Persi gave him a disapproving look. "Kallik uses a harpoon."

"Oh. Right." Enzo said.

"No, no, we could do SOMETHING with that," I said. "It just wouldn't work for everything." I tried to think back to battles I'd never fought, told to me by grandparents who hadn't been there either, told to them by grandparents telling it secondhand. I seemed to remember something about poison from the sky.

"How precise can you be with fire?" I asked Enzo.
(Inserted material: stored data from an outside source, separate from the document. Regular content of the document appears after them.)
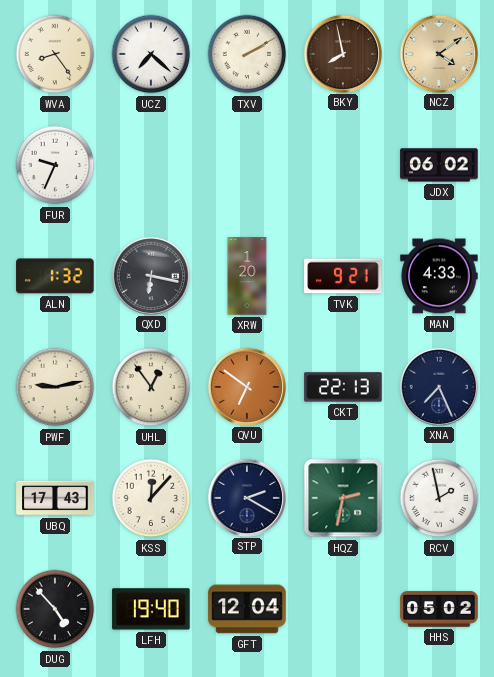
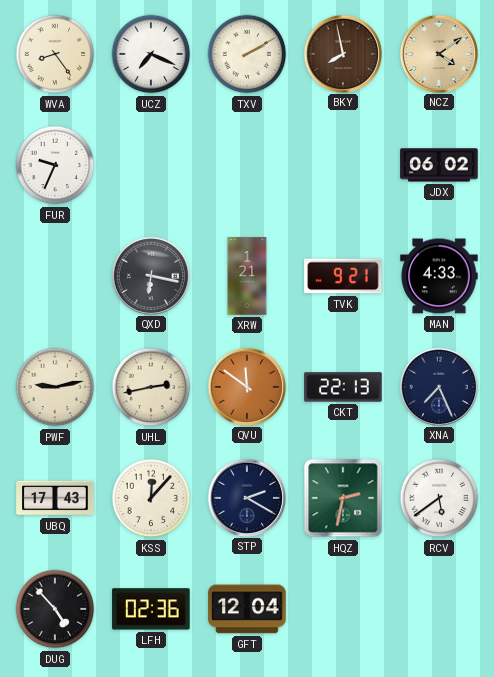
UCZ: 7:22 -> 7:19
ALN: 1:32 -> none
XRW: 1:20 -> 1:21
UHL: 12:54 -> 2:43
QVU: 6:51 -> 11:51
RCV: 1:58 -> 5:39
LFH: 19:40 -> 02:36
HHS: 05:02 -> none
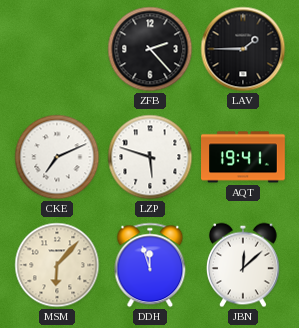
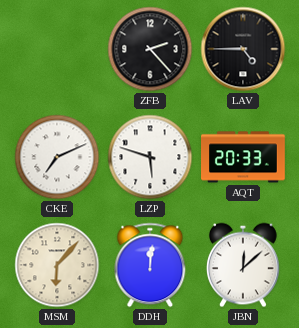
LAV: 1:45 -> 4:45
AQT: 19:41 -> 20:33
DDH: 11:57 -> 12:01
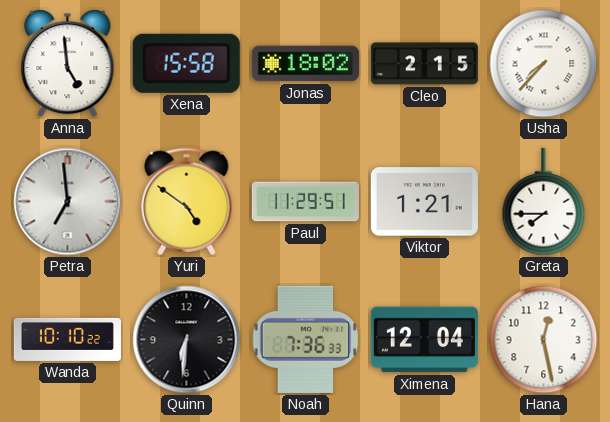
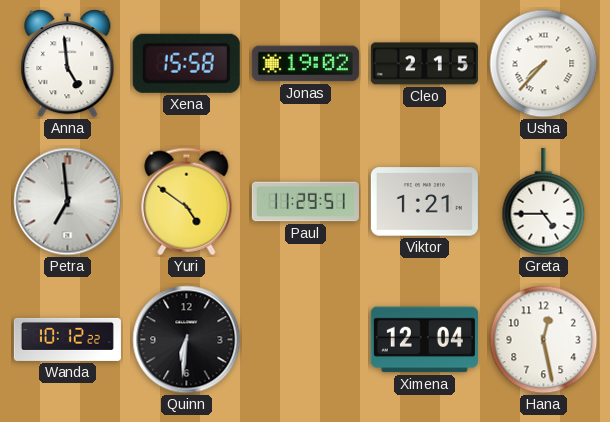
Jonas: 18:02 -> 19:02
Greta: 7:45 -> 4:45
Wanda: 10:10 -> 10:12
Noah: 7:36 -> none
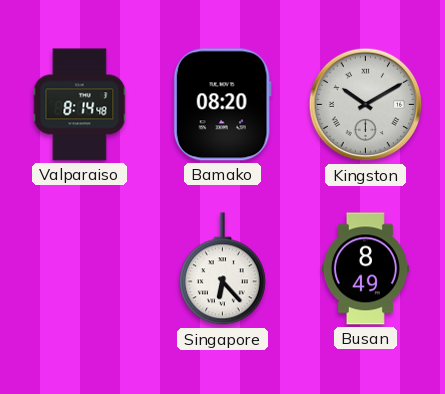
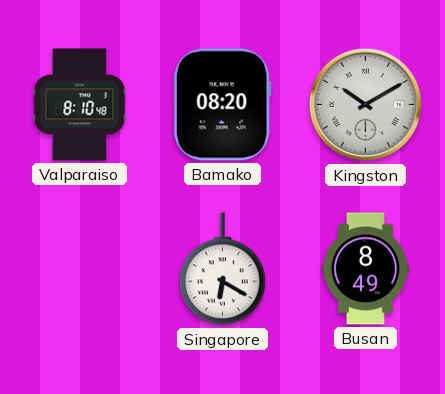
Valparaiso: 8:14 -> 8:10
Singapore: 6:23 -> 6:20
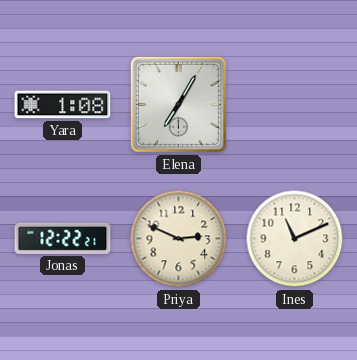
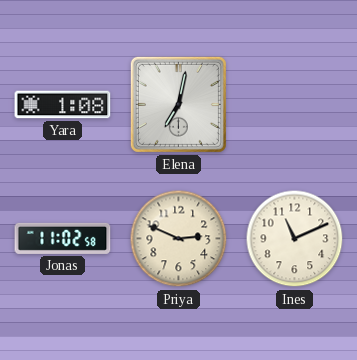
Elena: 7:05 -> 7:02
Jonas: 12:22 -> 11:02
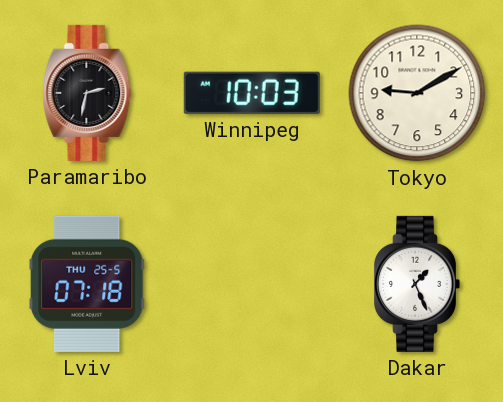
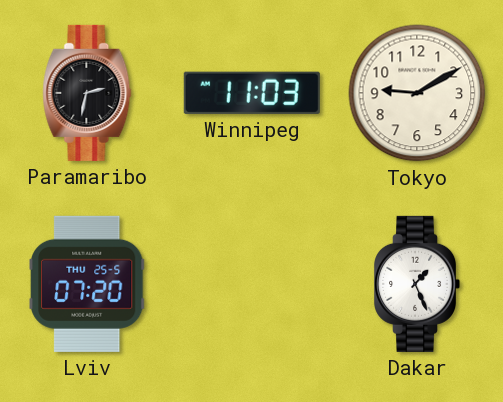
Winnipeg: 10:03 -> 11:03
Lviv: 07:18 -> 07:20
"Funny you should ask." His initial excitement simmered down into concentration as his brow furrowed. "I can get pretty precise with the burn area. If we do a series of small controlled burns I could eliminate the fuel in that area and there would be nothing left to burn. We'd have to find a way around breathing in the fumes, but I bet we could. It's the direction of the fire I can't control. That depends on the wind."

"Right." So the first question was if we could fashion a filter for ourselves that would keep out the venom from is burning nettles. To solve that problem, we had… I went over possible things we could use or make. Grass and vegetation. Ash from our fire. Iodine- maybe it reacted chemically with some stuff, I didn't know. Fabric. Hair. The spongy pulp underneath the outside surface of the nettles. Dirt. There had to be something in there that would work, or some combination.

"If we got that far, we'd need to get Kallik and Dorian into the line of fire." Persi didn't comment on her pun.

"A lure, maybe, or a diversion," I thought out loud.

"I can climb again and look. I just won't know how long they're going to stay there, you know?" Enzo said.

"Not right away," I said. "Look a lot of times. See which way they're patrolling and how fast they move. We won't have an exact spot but we'll be able to calculate a range."

"What's the plan here?" Persi asked. "Are we trying to distract them so we can get away, or are we trying to kill them?"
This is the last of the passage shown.